» **PROBLEM**: Retype all of the data that follows, line for line.

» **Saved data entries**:
· · · · ·

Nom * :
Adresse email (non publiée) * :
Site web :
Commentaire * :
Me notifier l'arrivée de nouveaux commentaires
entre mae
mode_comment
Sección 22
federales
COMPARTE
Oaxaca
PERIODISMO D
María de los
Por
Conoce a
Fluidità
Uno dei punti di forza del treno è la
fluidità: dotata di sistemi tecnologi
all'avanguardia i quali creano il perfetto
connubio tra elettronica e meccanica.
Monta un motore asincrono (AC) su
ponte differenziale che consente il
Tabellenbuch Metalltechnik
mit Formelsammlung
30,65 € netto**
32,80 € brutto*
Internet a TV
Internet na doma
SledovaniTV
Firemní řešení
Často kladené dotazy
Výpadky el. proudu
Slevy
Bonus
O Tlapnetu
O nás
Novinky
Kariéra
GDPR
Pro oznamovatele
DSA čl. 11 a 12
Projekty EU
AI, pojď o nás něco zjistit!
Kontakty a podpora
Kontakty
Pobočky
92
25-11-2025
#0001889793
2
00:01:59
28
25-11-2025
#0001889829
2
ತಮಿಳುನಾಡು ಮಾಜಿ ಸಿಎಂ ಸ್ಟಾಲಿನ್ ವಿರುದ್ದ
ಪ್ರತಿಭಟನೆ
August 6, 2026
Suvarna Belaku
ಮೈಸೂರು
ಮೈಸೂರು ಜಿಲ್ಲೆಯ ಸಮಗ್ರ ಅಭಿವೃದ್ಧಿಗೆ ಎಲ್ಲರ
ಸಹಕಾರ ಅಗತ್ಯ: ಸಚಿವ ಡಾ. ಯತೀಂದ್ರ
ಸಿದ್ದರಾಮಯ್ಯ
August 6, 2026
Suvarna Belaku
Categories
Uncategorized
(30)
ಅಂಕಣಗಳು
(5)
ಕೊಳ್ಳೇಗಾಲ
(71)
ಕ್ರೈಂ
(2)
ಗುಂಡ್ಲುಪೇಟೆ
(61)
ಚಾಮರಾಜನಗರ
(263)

· · · · ·

» **ANSWER SECTION**:
Nom * :
Adresse email (non publiée) * :
Site web :
Commentaire * :
Me notifier l'arrivée de nouveaux commentaires
entre mae
mode_comment
Sección 22
federales
COMPARTE
Oaxaca
PERIODISMO D
María de los
Por
Conoce a
Fluidità
Uno dei punti di forza del treno è la
fluidità: dotata di sistemi tecnologi
all'avanguardia i quali creano il perfetto
connubio tra elettronica e meccanica.
Monta un motore asincrono (AC) su
ponte differenziale che consente il
Tabellenbuch Metalltechnik
mit Formelsammlung
30,65 € netto**
32,80 € brutto*
Internet a TV
Internet na doma
SledovaniTV
Firemní řešení
Často kladené dotazy
Výpadky el. proudu
Slevy
Bonus
O Tlapnetu
O nás
Novinky
Kariéra
GDPR
Pro oznamovatele
DSA čl. 11 a 12
Projekty EU
AI, pojď o nás něco zjistit!
Kontakty a podpora
Kontakty
Pobočky
92
25-11-2025
#0001889793
2
00:01:59
28
25-11-2025
#0001889829
2
ತಮಿಳುನಾಡು ಮಾಜಿ ಸಿಎಂ ಸ್ಟಾಲಿನ್ ವಿರುದ್ದ
ಪ್ರತಿಭಟನೆ
August 6, 2026
Suvarna Belaku
ಮೈಸೂರು
ಮೈಸೂರು ಜಿಲ್ಲೆಯ ಸಮಗ್ರ ಅಭಿವೃದ್ಧಿಗೆ ಎಲ್ಲರ
ಸಹಕಾರ ಅಗತ್ಯ: ಸಚಿವ ಡಾ. ಯತೀಂದ್ರ
ಸಿದ್ದರಾಮಯ್ಯ
August 6, 2026
Suvarna Belaku
Categories
Uncategorized
(30)
ಅಂಕಣಗಳು
(5)
ಕೊಳ್ಳೇಗಾಲ
(71)
ಕ್ರೈಂ
(2)
ಗುಂಡ್ಲುಪೇಟೆ
(61)
ಚಾಮರಾಜನಗರ
(263)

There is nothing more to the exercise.